Mais peux-je dire ici sans trop de vergogne et sans vouloir fâcher le lecteur
que, en dépit de l’affliction du moment et de la part sincère que j’y prenais,
cet attouchement me donna un plaisir extrême, tant il m’était difficile, en mes
vertes années, de m’attarder à l’idée de la mort, ou même, tout gonflé de sève
que j’étais, de croire qu’un jour elle pourrait m’atteindre.

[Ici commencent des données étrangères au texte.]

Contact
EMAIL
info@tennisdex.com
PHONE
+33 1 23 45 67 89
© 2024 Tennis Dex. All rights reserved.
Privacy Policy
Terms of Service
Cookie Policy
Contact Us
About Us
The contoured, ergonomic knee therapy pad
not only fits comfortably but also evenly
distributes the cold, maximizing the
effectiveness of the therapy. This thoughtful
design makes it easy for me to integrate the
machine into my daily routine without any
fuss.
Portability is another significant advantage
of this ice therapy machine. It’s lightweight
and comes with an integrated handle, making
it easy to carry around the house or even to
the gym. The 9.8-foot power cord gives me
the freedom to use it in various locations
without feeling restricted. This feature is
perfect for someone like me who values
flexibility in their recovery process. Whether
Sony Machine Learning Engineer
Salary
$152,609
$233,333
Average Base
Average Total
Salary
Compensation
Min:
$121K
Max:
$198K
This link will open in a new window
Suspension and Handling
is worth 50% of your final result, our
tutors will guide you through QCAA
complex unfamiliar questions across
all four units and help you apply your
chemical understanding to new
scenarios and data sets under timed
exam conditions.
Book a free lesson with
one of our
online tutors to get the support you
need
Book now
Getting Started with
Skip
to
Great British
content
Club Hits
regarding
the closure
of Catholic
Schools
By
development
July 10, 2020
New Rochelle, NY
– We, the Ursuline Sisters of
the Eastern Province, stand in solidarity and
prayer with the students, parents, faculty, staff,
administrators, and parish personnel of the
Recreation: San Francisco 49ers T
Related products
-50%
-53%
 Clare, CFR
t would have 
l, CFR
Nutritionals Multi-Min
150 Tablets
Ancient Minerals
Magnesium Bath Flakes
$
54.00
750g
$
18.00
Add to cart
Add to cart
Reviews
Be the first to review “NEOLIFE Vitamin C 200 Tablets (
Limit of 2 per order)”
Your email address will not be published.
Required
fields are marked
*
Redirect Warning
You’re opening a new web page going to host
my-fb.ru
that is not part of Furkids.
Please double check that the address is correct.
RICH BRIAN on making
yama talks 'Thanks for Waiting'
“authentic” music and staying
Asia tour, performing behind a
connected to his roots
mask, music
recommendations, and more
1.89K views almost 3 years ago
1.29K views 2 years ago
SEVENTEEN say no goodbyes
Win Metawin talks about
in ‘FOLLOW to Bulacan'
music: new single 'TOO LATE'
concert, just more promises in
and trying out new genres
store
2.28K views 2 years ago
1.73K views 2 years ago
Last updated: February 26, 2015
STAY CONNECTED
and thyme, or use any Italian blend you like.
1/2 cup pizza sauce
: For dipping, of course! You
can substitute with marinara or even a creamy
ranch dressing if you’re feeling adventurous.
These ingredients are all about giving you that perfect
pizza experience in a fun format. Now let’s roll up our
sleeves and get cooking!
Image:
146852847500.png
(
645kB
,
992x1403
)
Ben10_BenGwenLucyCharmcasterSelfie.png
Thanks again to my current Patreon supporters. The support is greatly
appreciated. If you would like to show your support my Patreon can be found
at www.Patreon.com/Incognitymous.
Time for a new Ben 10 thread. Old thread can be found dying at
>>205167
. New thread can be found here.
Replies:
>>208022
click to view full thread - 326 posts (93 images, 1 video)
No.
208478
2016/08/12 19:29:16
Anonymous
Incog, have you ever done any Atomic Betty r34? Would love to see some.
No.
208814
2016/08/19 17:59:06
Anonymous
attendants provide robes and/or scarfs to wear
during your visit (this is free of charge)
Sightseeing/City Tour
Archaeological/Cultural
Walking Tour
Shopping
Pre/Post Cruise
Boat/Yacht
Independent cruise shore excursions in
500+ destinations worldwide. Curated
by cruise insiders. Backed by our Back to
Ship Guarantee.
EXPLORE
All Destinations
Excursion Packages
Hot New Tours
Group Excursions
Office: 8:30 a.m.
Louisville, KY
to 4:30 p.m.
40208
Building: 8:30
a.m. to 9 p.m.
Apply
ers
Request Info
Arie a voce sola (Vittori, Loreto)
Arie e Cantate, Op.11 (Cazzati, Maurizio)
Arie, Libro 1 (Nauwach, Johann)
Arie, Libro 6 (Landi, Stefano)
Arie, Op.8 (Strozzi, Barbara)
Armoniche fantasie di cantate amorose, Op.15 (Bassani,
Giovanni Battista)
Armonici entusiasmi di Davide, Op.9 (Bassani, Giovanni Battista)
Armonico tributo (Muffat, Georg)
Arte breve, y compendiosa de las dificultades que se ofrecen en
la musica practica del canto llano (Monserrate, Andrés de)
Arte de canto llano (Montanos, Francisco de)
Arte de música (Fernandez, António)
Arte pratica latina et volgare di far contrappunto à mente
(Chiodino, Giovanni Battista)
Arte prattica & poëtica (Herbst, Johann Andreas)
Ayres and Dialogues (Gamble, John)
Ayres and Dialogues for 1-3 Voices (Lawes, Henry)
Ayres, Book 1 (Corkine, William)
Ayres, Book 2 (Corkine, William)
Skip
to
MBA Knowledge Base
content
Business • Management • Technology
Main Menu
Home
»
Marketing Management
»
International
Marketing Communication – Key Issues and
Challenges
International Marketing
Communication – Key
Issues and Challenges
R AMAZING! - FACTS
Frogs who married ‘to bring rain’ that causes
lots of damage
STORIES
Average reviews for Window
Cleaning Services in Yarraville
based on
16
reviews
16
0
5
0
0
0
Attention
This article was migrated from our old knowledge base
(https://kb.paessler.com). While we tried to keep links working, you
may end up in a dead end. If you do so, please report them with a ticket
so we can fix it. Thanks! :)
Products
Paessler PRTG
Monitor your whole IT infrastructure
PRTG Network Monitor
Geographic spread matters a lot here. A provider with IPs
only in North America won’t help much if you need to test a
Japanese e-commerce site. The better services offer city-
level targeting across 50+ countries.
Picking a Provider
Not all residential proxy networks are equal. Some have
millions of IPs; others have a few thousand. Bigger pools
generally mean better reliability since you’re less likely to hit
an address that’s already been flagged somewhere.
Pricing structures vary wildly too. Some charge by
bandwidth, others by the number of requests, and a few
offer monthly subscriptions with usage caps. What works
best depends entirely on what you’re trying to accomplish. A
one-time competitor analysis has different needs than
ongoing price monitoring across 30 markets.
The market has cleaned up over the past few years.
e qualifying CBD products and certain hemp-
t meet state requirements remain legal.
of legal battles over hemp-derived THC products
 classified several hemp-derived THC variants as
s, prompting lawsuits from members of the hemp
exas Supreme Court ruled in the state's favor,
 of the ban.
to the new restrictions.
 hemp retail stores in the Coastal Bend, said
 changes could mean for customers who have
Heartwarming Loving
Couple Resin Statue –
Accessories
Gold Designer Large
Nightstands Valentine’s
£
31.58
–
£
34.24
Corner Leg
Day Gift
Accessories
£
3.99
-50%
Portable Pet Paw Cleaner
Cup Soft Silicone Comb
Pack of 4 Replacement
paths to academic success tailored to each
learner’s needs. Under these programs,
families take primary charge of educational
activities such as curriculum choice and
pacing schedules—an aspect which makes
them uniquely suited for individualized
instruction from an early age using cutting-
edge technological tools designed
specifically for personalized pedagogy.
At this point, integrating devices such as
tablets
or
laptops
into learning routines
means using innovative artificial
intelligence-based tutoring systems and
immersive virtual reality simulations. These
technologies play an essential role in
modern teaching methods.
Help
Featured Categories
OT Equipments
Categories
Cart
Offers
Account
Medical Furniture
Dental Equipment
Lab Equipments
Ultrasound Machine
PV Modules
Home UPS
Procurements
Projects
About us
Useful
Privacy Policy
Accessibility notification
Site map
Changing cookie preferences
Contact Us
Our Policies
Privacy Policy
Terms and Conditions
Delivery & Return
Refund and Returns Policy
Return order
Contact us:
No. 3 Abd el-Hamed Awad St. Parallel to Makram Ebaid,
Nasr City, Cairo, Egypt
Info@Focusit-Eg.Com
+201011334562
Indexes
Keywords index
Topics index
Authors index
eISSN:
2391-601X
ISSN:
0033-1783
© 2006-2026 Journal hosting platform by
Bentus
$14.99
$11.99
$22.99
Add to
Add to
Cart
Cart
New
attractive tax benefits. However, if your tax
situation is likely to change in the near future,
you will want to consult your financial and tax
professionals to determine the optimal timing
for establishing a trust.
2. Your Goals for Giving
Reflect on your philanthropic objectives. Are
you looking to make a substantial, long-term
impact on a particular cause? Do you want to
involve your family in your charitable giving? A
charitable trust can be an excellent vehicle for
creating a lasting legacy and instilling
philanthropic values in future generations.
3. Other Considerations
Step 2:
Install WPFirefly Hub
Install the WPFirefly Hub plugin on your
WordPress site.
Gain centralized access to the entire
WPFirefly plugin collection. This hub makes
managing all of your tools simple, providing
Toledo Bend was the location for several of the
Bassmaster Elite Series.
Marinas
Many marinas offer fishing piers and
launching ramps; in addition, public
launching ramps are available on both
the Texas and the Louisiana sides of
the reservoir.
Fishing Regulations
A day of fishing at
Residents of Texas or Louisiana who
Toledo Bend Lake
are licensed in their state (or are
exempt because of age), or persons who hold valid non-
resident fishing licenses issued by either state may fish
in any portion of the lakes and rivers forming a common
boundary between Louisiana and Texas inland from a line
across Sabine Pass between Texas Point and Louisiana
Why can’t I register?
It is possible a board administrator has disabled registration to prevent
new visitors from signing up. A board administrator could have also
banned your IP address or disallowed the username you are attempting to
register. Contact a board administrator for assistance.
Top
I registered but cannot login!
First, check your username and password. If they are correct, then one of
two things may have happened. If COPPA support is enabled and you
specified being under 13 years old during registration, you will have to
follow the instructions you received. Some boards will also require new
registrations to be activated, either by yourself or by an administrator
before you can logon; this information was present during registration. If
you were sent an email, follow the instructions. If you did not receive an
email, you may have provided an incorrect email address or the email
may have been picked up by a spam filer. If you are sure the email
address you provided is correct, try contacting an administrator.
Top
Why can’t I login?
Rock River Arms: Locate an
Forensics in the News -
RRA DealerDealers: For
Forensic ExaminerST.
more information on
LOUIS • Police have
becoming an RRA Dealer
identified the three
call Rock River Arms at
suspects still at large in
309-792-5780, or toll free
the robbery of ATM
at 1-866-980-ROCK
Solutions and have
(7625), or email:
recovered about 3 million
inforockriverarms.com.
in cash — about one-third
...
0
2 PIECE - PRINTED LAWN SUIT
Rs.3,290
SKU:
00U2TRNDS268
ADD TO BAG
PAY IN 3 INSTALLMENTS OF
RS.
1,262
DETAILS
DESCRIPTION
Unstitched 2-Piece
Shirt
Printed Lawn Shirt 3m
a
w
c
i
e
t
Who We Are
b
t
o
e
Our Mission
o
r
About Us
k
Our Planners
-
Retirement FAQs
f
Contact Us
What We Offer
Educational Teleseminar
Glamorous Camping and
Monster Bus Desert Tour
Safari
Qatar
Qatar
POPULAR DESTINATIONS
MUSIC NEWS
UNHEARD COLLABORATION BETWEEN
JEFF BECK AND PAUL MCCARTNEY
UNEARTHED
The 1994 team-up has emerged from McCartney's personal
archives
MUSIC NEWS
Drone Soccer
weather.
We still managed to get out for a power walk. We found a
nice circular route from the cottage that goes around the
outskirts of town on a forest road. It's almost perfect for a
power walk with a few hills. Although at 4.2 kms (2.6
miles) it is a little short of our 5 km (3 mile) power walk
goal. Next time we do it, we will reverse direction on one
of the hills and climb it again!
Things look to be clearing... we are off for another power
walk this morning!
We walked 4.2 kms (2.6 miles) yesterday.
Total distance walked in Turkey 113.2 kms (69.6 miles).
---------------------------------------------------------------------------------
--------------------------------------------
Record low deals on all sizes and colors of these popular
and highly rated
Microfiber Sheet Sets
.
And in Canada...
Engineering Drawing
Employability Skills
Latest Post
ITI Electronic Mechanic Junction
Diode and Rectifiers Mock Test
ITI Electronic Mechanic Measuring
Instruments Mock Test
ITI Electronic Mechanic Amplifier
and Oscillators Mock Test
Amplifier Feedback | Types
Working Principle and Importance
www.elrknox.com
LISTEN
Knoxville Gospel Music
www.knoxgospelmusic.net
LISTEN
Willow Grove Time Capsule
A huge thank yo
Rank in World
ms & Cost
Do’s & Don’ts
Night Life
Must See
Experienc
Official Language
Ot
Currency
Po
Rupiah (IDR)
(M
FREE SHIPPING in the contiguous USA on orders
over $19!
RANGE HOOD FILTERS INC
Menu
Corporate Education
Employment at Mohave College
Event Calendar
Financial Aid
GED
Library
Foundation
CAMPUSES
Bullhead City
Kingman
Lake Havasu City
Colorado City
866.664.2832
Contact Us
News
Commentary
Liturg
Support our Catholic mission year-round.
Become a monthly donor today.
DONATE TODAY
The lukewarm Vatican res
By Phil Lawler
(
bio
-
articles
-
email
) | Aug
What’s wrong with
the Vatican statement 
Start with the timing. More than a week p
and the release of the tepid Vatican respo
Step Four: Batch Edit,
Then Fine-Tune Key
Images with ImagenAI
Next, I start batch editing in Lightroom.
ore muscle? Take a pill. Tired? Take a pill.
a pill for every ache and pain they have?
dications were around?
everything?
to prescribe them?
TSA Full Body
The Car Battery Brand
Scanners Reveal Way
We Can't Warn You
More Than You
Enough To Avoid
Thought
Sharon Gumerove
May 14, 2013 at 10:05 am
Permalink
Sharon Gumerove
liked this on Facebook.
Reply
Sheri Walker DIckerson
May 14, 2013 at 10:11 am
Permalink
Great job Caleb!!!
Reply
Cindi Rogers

    Cependant, cette désolante nouvelle,
venant après la lettre de mon père, me rendit encore plus amer l’éloignement de
mon nid de Mespech, des beaux bras de Barberine, de l’amitié de tous. Plût à
Dieu que j’eusse eu la sagesse au-delà de mon âge dont m’avait loué mon père
dans sa missive. Mais hélas, comme la suite le montre bien, le sang
bouillonnait trop vif en mes jeunes veines et ni l’esseulement ni la tristesse
ne me pouvaient longtemps convenir.
    Ce soir-là, agité encore par la mort
de cet homme si bon, et par l’effet qu’elle avait produit sur Maître Sanche et
sur Fogacer – dont Rondelet, en ses études, avait été le père – je ne
pus, quoi que je fisse, trouver le sommeil dans ma chambre et j’allais toquer à
l’huis de Samson, mais en vain. Sans doute dormait-il déjà, nu sur sa flassada,
la chaleur étant étouffante, et rêvant au frais licol des bras que vous savez.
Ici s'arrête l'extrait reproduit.